Novum Organum
Explorations in Interactive & Immersive Media
This page documents ongoing creative and technical work exploring the application of new tools in the context of interactive and immersive media.
As a starting point, I take work begun during Graduate Audio Production at the University of Colorado, Denver. A portion of that course was devoted to creating what we might call amorphous audio corpora. For instance, a session would be spent recording 20 or so minutes of drums, and another would be spent recording 20 or so minutes of synthesizers. No explicit attention was paid to how these sessions would relate, say, rhythmically or tonally. Then the challenge was to produce a consolidated piece of music out of the disparate results.
To “make sense” of the different audio corpora, I turned to machine learning tools I acquired from a summer course at Stanford’s Center for Computer Research in Music and Acoustics. Specifically, I employed tools from the Fluid Corpus Manipulation (or FluCoMa for short) library of objects developed by a multi-university team of researchers.

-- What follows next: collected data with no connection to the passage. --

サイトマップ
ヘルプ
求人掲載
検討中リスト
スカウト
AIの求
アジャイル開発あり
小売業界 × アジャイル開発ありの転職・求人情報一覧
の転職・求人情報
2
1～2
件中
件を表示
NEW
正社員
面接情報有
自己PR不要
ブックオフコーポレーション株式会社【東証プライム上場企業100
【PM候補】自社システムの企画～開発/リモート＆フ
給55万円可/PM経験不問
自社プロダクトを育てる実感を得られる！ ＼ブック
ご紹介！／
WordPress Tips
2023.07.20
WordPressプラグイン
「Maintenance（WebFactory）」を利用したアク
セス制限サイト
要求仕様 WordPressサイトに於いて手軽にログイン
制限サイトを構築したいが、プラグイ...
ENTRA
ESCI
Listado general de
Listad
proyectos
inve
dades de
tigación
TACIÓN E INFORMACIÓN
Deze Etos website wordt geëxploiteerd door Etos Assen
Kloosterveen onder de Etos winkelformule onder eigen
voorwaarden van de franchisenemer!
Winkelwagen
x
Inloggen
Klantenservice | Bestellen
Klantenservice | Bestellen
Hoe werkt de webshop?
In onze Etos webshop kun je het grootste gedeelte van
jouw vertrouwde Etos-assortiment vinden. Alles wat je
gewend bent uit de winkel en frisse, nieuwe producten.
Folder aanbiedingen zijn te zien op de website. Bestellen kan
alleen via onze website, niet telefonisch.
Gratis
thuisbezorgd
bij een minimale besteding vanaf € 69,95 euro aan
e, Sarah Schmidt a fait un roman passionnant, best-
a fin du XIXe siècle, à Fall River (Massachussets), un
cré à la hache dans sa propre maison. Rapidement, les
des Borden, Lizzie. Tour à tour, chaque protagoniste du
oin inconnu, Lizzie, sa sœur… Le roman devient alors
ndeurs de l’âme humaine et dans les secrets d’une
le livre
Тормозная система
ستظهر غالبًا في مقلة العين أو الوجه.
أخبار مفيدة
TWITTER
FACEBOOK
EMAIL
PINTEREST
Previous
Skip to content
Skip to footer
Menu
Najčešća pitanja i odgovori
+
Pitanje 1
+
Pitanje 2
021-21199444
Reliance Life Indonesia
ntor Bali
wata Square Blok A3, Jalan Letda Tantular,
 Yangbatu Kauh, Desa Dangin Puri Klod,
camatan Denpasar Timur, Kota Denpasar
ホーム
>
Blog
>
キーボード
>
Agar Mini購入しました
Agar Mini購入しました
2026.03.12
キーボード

In my case, I built what might be called a Novelty Slicer-Looper. This device (which can be downloaded here) scrubs through a corpus of audio and delineates novel sections and then loops those sections at a desired rate to create zones of musical stability. Novelty can be assessed along different dimensions, such as loudness or spectral centroid. Perhaps the most holistic and compact is that of mel-frequency cepstral coefficients (MFCCs). One spectral frame of audio can be effectively characterized with as few as 19 numbers. (The technique has been deployed on-chip in cellphones to optimize voice transmission.)
An additional feature of the Novelty Slicer-Looper is that a threshold of novelty can be set. For my purposes, I set the threshold such that it would delineate 5 sections. I did this because I wanted to map those sections onto a traditional pop structure of Intro(I)-Verse(II)-Chorus(III)-Verse(II)-Chorus(III)-Bridge(IV)-Verse(II)-Chorus(III)-Outro(V). To achieve this remapping, I performed a statistical analysis of the different sections delineated by the Novelty Slicer-Looper. Since the loudest section of a pop song is usually the chorus, I mapped the loudest section of the Novelty Slicer-Looper accordingly, and so on for the rest of the sections. Finally, the result can be heard here:
As I turn to my thesis research, I have begun to consider how machine learning tools could aid in the reconstruction of acoustic environments. My thesis research is geared toward creating a more dynamically navigable form of ambisonic impulse response technology. Traditionally, impulse responses (be they stereophonic or ambisonic) are recorded from a static position. While ambisonics allow for angular movement, they still do not allow for any translational movement. To allow for translational movement requires a radical rethink of how impulse responses are recorded and processed. Without going into too much technical detail at this stage, an analogy can be drawn to the great strides made in 3D graphics and photogrammetry. Most tools that derive navigable 3D visual scenes from discretized data streams (such as a collection of photos) employ tools from machine learning, such as neural radiance fields and Gaussian splatting. Even the basic mathematical process of convolutional reverb, essentially a form of sliding multiplication, can potentially be replaced by machine learning processes such as non-negative matrix factorization cross-synthesis and audio feature transport.